The other half of the story is told through flashbacks and dream sequences, both of which steadily bleed into each other by the film's end. Scorsese isn't afraid to play the dream-within-a-dream card here, but we forgive him the cliché because, at the end of the night, Daniels's dreams are incredibly vivid and emotionally stirring. As we watch Daniels holding his wife in loving embrace at the center of a burning apartment, the falling ash seamlessly melts into rain and Daniels finds himself back on the storming island. That juxtaposition of realities plays the centerpiece in this film, and it's the reason we're left not really knowing what's what. Even Daniels misplacing his cigarettes at the start of the movie is oddly unsettling and contributes to his growing sense of disorientation.

If anything was drastically right about this film, it was DiCaprio's satisfyingly eerie characterization of Teddy Daniels. There's seldom a time when DiCaprio isn't shooting someone his piercingly sideways glance, and his expressions and interactions throughout the flashback sequences range from cold impassiveness to childlike docility to utter horror. He is simultaneously the spitting image of a soldier storming the beach at Normandy and a troubled widower searching desperately for answers. The tragedy of 2009 Oscars just might be that they came too early to honor DiCaprio's performance here.

Match all this with some truly artful action close-ups and you've got a film that masterfully strings you along. Robert Richardson's cinematography is just as playful as Scorsese's directing, employing some techniques that few movies outside a Scorsese flick might be able to pull off. The camera's point-of-view entrance into the prison was just about the most gripping shot in the film, and the abrupt snatches of DiCaprio lighting match after match to illuminate a pitch black jail cell create exactly the atmosphere of horror that has been missing from scary movies as of late.

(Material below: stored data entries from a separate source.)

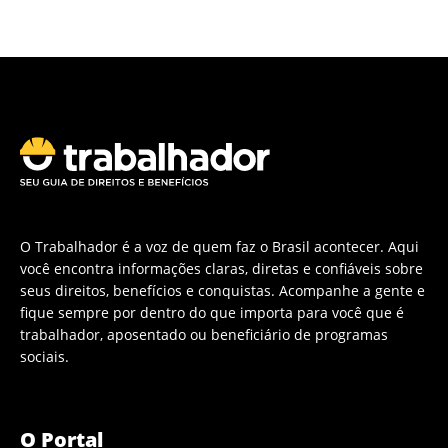
O Trabalhador é a voz de quem faz o Brasil acontecer. Aqui
você encontra informações claras, diretas e confiáveis sobre
seus direitos, benefícios e conquistas. Acompanhe a gente e
fique sempre por dentro do que importa para você que é
trabalhador, aposentado ou beneficiário de programas
sociais.
O Portal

The bottom line: Shutter Island has a penchant for the dramatic, almost in an old-fashioned way. But the nightmare scenes strike a chord with the surreal and are provided in just the right dosage to pique the audience's interest without trying its suspension of disbelief. Overall, the story proves forgettable, not lending anything original or exciting that we haven't seen before. The movie is more a demonstration that in any genre exceptional men can make an exceptional film. Even if it's not Scorsese's finest, it's a fine job indeed.